What works have most influenced you as a writer?
Please share responsibly. Jeri Walker, 2013.
Image Credits: Old Typewriter by Petr Kratochvil and Child And Books by George Hodan
Oh there are so many great short stories I have read that I don’t know which to choose. Many lie buried in my consciousness and will probably pop out after I’ve replied to your post. But here is my list of 10 stories:
Nightfall by Isaac Asimov
Umbriel by Donald Wollheim
Pickman’s Model by Lovecraft
The Body by Stephen King
Ervool by Fritz Leiber
The feather Pillow by Horacio Quiroga
The River Styx Runs Upstream by Dan Simmons
The cask of Amontillado by Edgar Allan Poe
The library of Babel by Jorge Luis Borges
Journey to the Seed by Alejo Carpentier
The Body is definitely a good one, but The Shawshank Redemption is probably my favorite King story. Asimov is one of many authors I need to read more of.
You really have me thinking now. Short stories might just be the ticket for me. Maybe I need to invest more time in reading some of them so I can decide if they might be something I want to write for myself. 🙂
Cheryl, since you like science fiction and fantasy, the short stories of Ray Bradbury could be a great starting point. When it comes to marketing, short stories aren’t the most popular of genres, but those who love them are tried and true followers of the genre.

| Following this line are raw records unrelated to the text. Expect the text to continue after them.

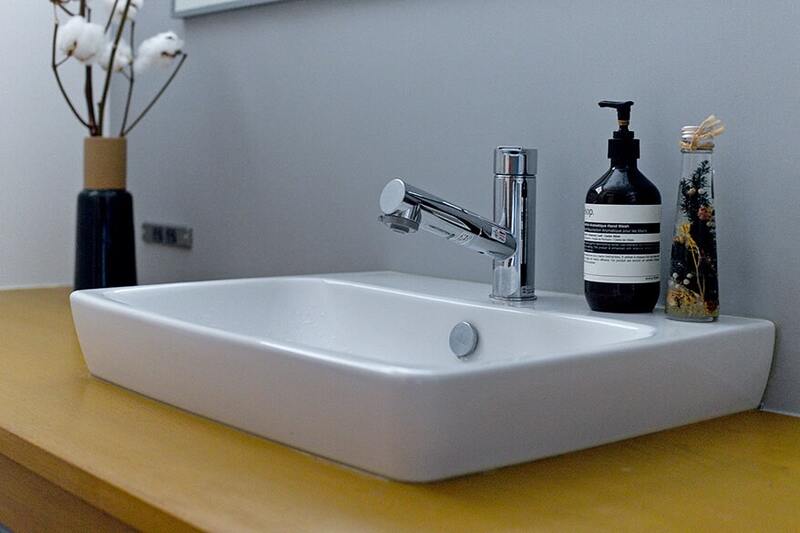 This screenshot has height=533, width=800. What are the coordinates of `tap` in the screenshot? It's located at (517, 192). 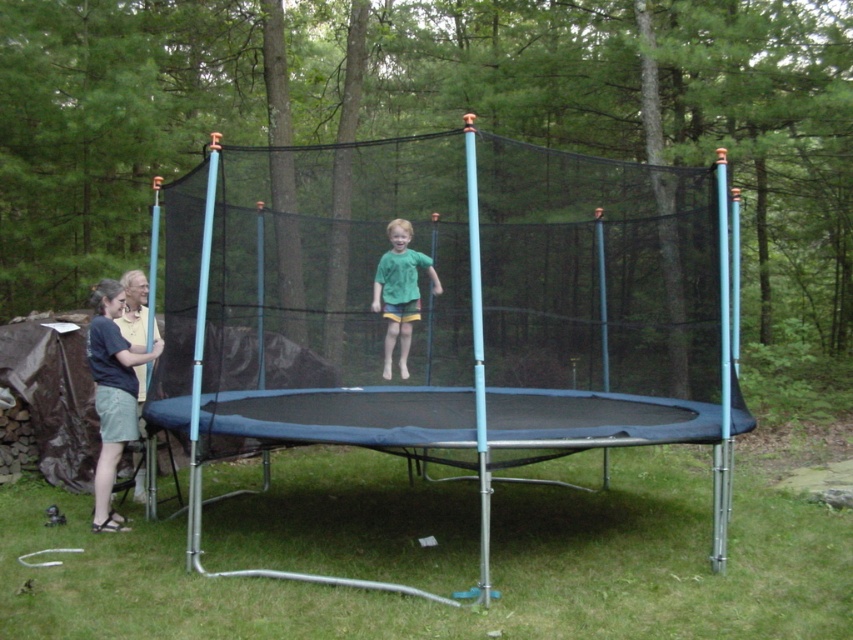 Question: Can you confirm if black mesh net at center is bigger than green matte shirt at center?

Choices:
 (A) yes
 (B) no

Answer: (A)

Question: Which of the following is the farthest from the observer?

Choices:
 (A) black mesh net at center
 (B) green matte shirt at center

Answer: (B)

Question: Can you confirm if black mesh net at center is thinner than green matte shirt at center?

Choices:
 (A) no
 (B) yes

Answer: (A)

Question: Does black mesh net at center have a greater width compared to green matte shirt at center?

Choices:
 (A) yes
 (B) no

Answer: (A)

Question: Which point is closer to the camera?

Choices:
 (A) black mesh net at center
 (B) green matte shirt at center

Answer: (A) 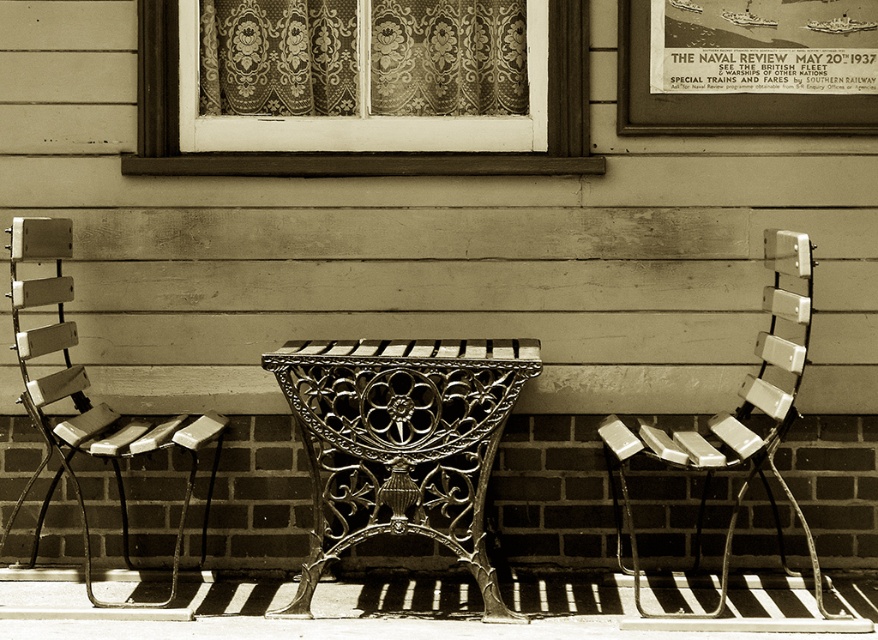 You are standing in the vintage scene and want to know how far you are from the point marked at coordinates point (779, 296). Can you determine the distance?

The point marked at coordinates point (779, 296) is 5.51 meters away from your current position.

You are standing in the vintage room and want to move from the first point to the second point. Can you walk directly from point [68,282] to point [781,420] without any obstacles?

Point [68,282] is behind point [781,420], so you cannot walk directly between them because the second point is blocking the path.

You are standing at the center of the room and see a point marked at coordinates (83, 394). What object is located at that point?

As a lover of storytelling it stands to reason I would enjoy short stories. I actually overlooked that as an opportunity to learn how to write. I have since learned it’s value and the many awesome works that are in that form (such as yours). This was a great thought provoking post for me. 🙂
Susan, the great thing about short stories is the massive variety. Plus, shorter page counts, it’s much easier to expose yourself to a wide variety of styles and techniques as opposed to reading novels.
The short stories I studied and tried to learned from are much older than your list – “The Killers” and “The Snows of Kilimanjaro” by Hemingway; “A Rose for Emily” by Faulkner; “Why I Live at The PO.” by Welty; “Uncle Wiggily in Connecticut” by Salinger – being examples. But, the points you make about short stories are all good ones. Attempting to write good short stories feeds right into going after longer works later on. In fact, there are lots of examples of well known novels that contain the essence of short stories written earlier.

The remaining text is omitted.